К такому же выводу в своем исследовании проблематики культуры Чавин приходит и Гордон Р. Уилли: «Чавин — это, вне всякого сомнения, громадный церемониальный центр». Эту же точку зрения разделяет и Хулио Ц. Тельо.

У всех религий всегда существовали основоположники и вероучители. Израильтяне Ветхого Завета поклонялись Богу, Господу, который сотворил Адама и Еву, спас от потопа Ноя и разговаривал с Авраамом и Моисеем. В Новом Завете все основные события и откровения сконцентрированы вокруг личности Иисуса. Свои религии создали и Будда и Мохаммед, признанные пророки и проповедники. Всякий раз, когда в мире возникали новые религии, они были плодом коллективного творчества богов и людей. Никакая религия никогда и нигде не была плодом, так сказать, коллективного озарения, осенившего массы людей.
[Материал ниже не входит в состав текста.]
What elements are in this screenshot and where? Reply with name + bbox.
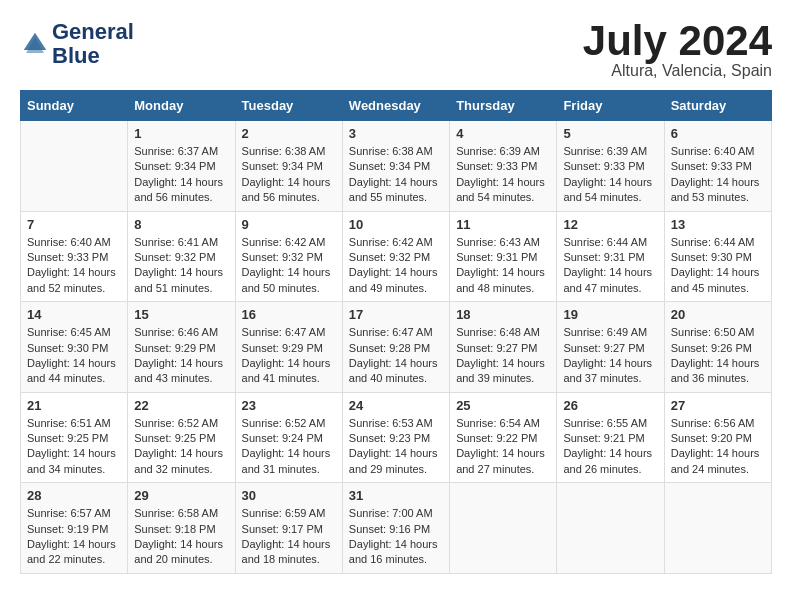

Всегда были некие существа, экстраординарные личности, жившие среди людей, воплощая в своей жизни все те ценности, которые они проповедовали.

А вот у религиозного культа Чавин де Хуантар подобного основателя религии не было. Было бы явным кощунством провозглашать основоположниками религии ягуаров, кондоров или змей, изображенных на рельефах, если бы за ними не стояла некая высшая, «просветленная» личность.

Есть немало исследователей, склонных отождествлять культ полулюдей-полуживотных с шаманизмом. Между тем шаманы — это примитивные колдуны, которые вводили себя в состояние транса, когда душа воспаряла к духам, или, напротив, позволяли духам вселяться в свое тело. Найджел Дэвис, вот уже более 20 лет живущий в Мексике, считает:

«Человек, которому удалось в лесу уйти живым из лап тигра, считался среди мохо [индейского племени, живущего в Восточной Боливии. — Прим, авт.] человеком, пользующимся особой благосклонностью богов, и автоматически становился членом сообщества шаманов-ягуаров. У мохо существовал всего один храмовый культ, посвященный этому божеству».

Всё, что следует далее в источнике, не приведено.